If you want something more mellow that will fit in a family structure, get along with other dogs, be eager to please, have a strong pack drive, then choose accordingly. 

All puppies are cute, but pictures won't give you the insight you want on making sure you get a puppy that matches your needs and expectations.


----------



## JakodaCD OA (May 14, 2000)

I agree, he looks like a 6 week old who's ears are up.

The breeder most likely will give you akc reg papers either when you pick the puppy up, or will send them in themselves. 

If I were you, I would have a list of your "wants and don't wants" for the breeder, such as, do you WANT a high energy dog? medium/low energy? Do you want an alpha type personality? Write down what type of dog you want to live with, give it to the breeder and if they are a good one, they can usualy peg their puppies and match them up to appropriate homes.

If your having second thoughts, maybe you should look elsewhere? 

What color are the parents?

They will determine what color the puppy will end up being, right now, most gsd's typically have alot of black on them, sables are a little different, as blacks/whites will be black/white. 

Be very clear on what you want, temperament, energy wise, and hopefully you will get exactly what you want


----------



## JakodaCD OA (May 14, 2000)

Lucia, honestly I didn't copy your suggestions LOL...posting at the same time, GMTA


----------



## huntergreen (Jun 28, 2012)

op, if this is a working line, based on the little info you have given, you do not want an the alpha ball of fire. imo, unless you have the time to drain the energy from this dog on a daily basis, this won't be a good match.


----------



## MaggieRoseLee (Aug 17, 2001)

Welcome to the forum! Puppy is adorable and I agree looks like 6 weeks.

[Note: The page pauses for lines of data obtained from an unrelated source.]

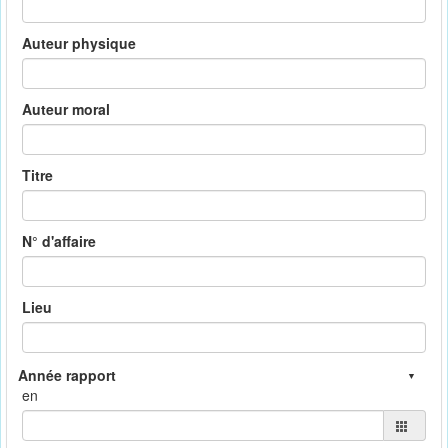
Auteur physique
Auteur moral
Titre
N° d'affaire
Lieu
en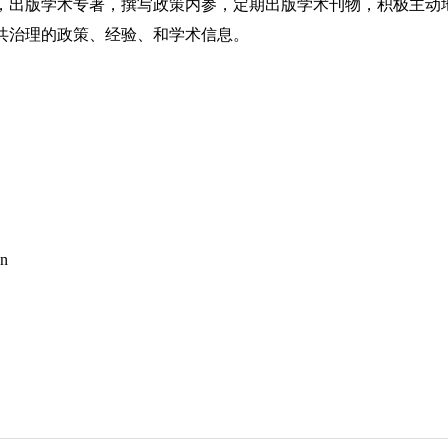
出版学术专著，撰写政策内参，定期出版学术刊物，积极主动
共治理的政策、经验、和学术信息。
n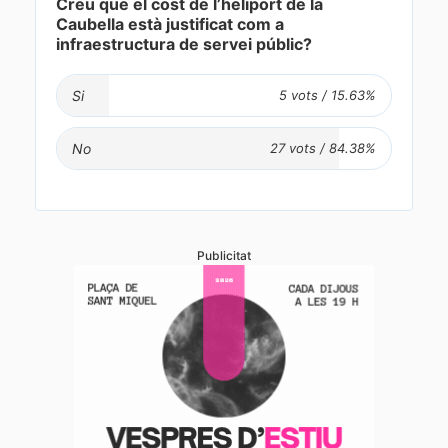
Creu que el cost de l’heliport de la
Caubella està justificat com a
infraestructura de servei públic?
Si
No
Publicitat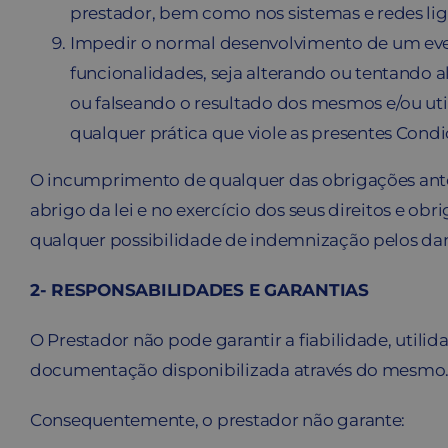
prestador, bem como nos sistemas e redes lig
Impedir o normal desenvolvimento de um even
funcionalidades, seja alterando ou tentando 
ou falseando o resultado dos mesmos e/ou ut
qualquer prática que viole as presentes Condi
O incumprimento de qualquer das obrigações anter
abrigo da lei e no exercício dos seus direitos e o
qualquer possibilidade de indemnização pelos dan
2- RESPONSABILIDADES E GARANTIAS
O Prestador não pode garantir a fiabilidade, utili
documentação disponibilizada através do mesmo
Consequentemente, o prestador não garante: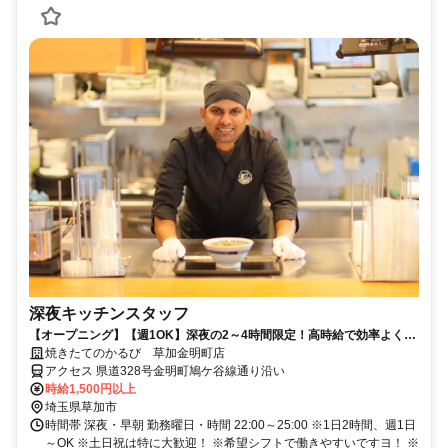
深夜キッチンスタッフ
【オープニング】【週1OK】深夜の2～4時間限定！高時給で効率よく稼
げます！
焼きたてのかるび 草加金明町店
アクセス 県道328号金明町鳩ケ谷線通り沿い
時給1,500円以上
埼玉県草加市
時間帯 深夜・早朝 勤務曜日・時間 22:00～25:00 ※1日2時間、週1日
～OK ※土日祝は特に大歓迎！ ※希望シフトで働きやすいですヨ！ ※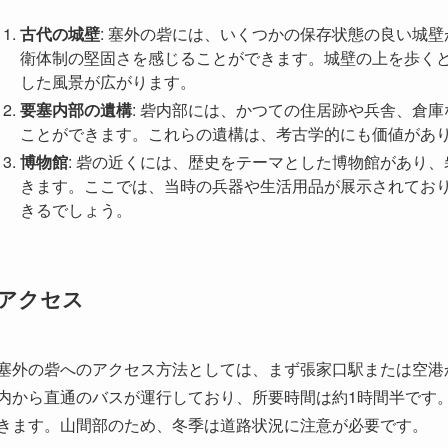
古代の城壁
: 塞外の砦には、いくつかの保存状態の良い城
衛体制の堅固さを感じることができます。城壁の上を歩く
した風景が広がります。
要塞内部の遺構
: 砦内部には、かつての住居跡や兵舎、倉
ことができます。これらの遺構は、考古学的にも価値があ
博物館
: 砦の近くには、歴史をテーマとした博物館があり
きます。ここでは、当時の兵器や生活用品が展示されてお
きるでしょう。
アクセス
塞外の砦へのアクセス方法としては、まず張家口駅または空港
内から直通のバスが運行しており、所要時間は約1時間半です
きます。山間部のため、冬季は道路状況に注意が必要です。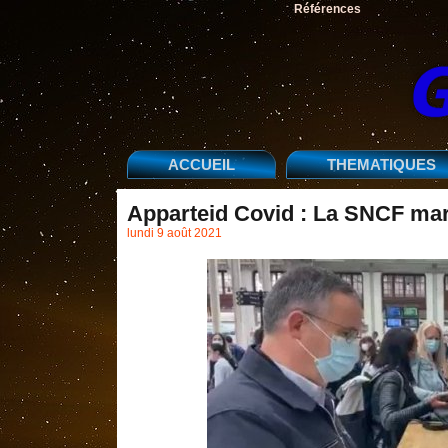
Références
ACCUEIL
THEMATIQUES
Apparteid Covid : La SNCF mar
lundi 9 août 2021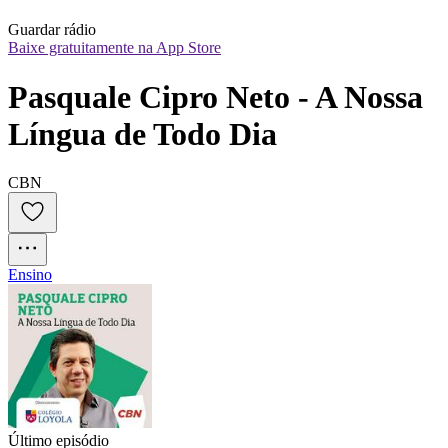
Guardar rádio
Baixe gratuitamente na App Store
Pasquale Cipro Neto - A Nossa 
Língua de Todo Dia
CBN
Ensino
Último episódio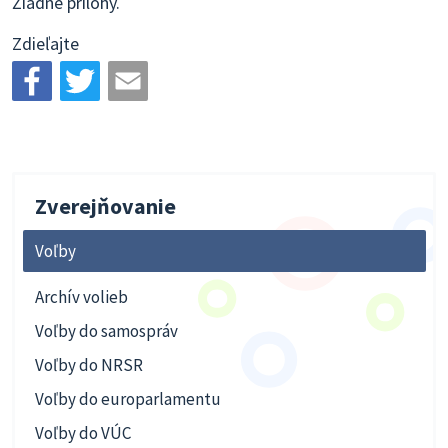
Žiadne prílohy.
Zdieľajte
Zverejňovanie
Voľby
Archív volieb
Voľby do samospráv
Voľby do NRSR
Voľby do europarlamentu
Voľby do VÚC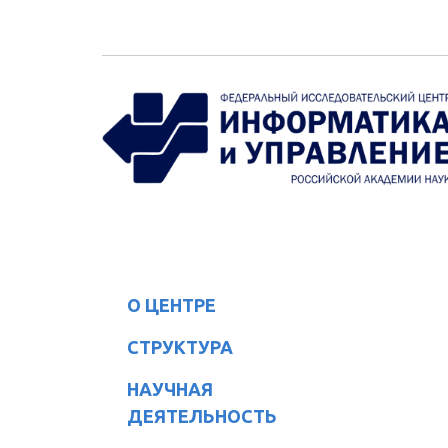
Перейти к основному содержанию
О ЦЕНТРЕ
СТРУКТУРА
НАУЧНАЯ
ДЕЯТЕЛЬНОСТЬ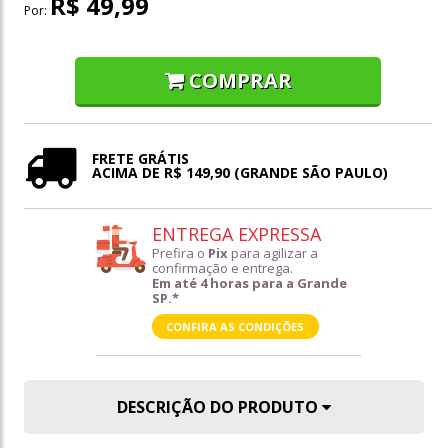
R$ 49,99
Por:
COMPRAR
FRETE GRÁTIS
ACIMA DE R$ 149,90 (GRANDE SÃO PAULO)
ENTREGA EXPRESSA
Prefira o
Pix
para agilizar a
confirmação e entrega.
Em até 4 horas para a Grande
SP.*
CONFIRA AS CONDIÇÕES
DESCRIÇÃO DO PRODUTO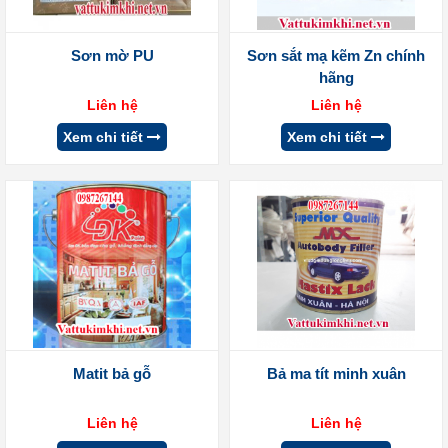
Sơn mờ PU
Sơn sắt mạ kẽm Zn chính
hãng
Liên hệ
Liên hệ
Xem chi tiết
Xem chi tiết
Matit bả gỗ
Bả ma tít minh xuân
Liên hệ
Liên hệ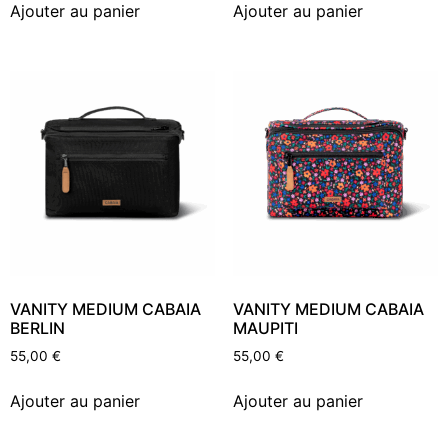
Ajouter au panier
Ajouter au panier
VANITY MEDIUM CABAIA
VANITY MEDIUM CABAIA
BERLIN
MAUPITI
55,00
€
55,00
€
Ajouter au panier
Ajouter au panier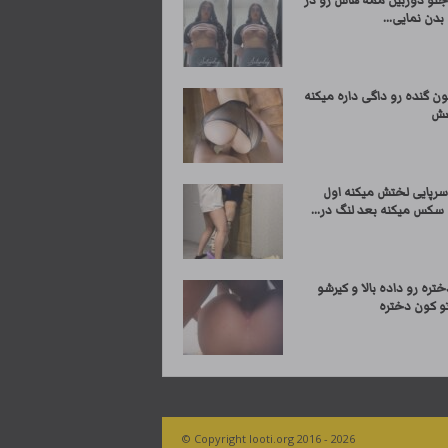
جلو دوربین ممه هاش رو در
 بدن نمایی...
ن گنده رو داگی داره میکنه
صش
رپایی لختش میکنه اول
سکس میکنه بعد لنگ در...
ختره رو داده بالا و کیرشو
تو کون دختره
© Copyright looti.org 2016 - 2026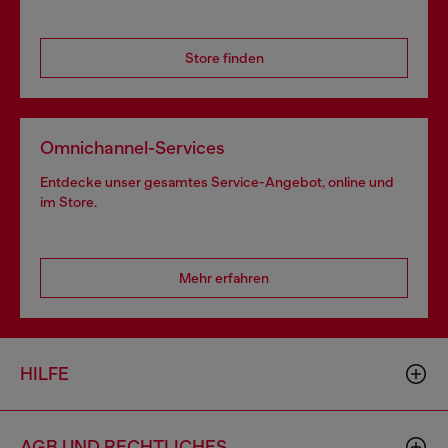
Store finden
Omnichannel-Services
Entdecke unser gesamtes Service-Angebot, online und
im Store.
Mehr erfahren
HILFE
AGB UND RECHTLICHES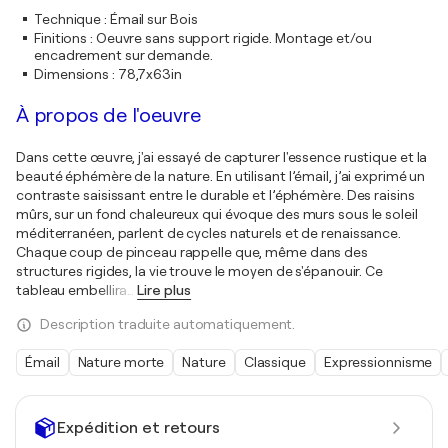
Technique
:
Émail sur Bois
Finitions
:
Oeuvre sans support rigide. Montage et/ou
encadrement sur demande.
Dimensions
:
78,7x63in
À propos de l'oeuvre
Dans cette œuvre, j'ai essayé de capturer l'essence rustique et la
beauté éphémère de la nature. En utilisant l’émail, j’ai exprimé un
contraste saisissant entre le durable et l’éphémère. Des raisins
mûrs, sur un fond chaleureux qui évoque des murs sous le soleil
méditerranéen, parlent de cycles naturels et de renaissance.
Chaque coup de pinceau rappelle que, même dans des
structures rigides, la vie trouve le moyen de s'épanouir. Ce
tableau embellira
…
Lire plus
Description traduite automatiquement.
Émail
Nature morte
Nature
Classique
Expressionnisme
Expédition et retours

Have you seen this yet ---> http://www.germanshepherds.com/forum/welcome-gsd-faqs-first-time-owner/162231-how-find-puppy.html has alot of the checklist type items we need to consider when finding a good responsible breeder.

Good luck!


----------



## Sp00ks (Nov 8, 2013)

"Alpha of the pack, ball of energy" will likely not make a great family pet unless you are willing to put the TIME and TRAINING into him. I would discuss this with the breeder before accepting him. He sure is cute, but what GSD pup isn't? 

These are all generalizations. Not enough info to fully answer your question. Nor am I the expert here by a long shot. Pups are much different than grown rescues. However, you should have a good handle on some of the behavioral habits of Shepherds, good and bad.


----------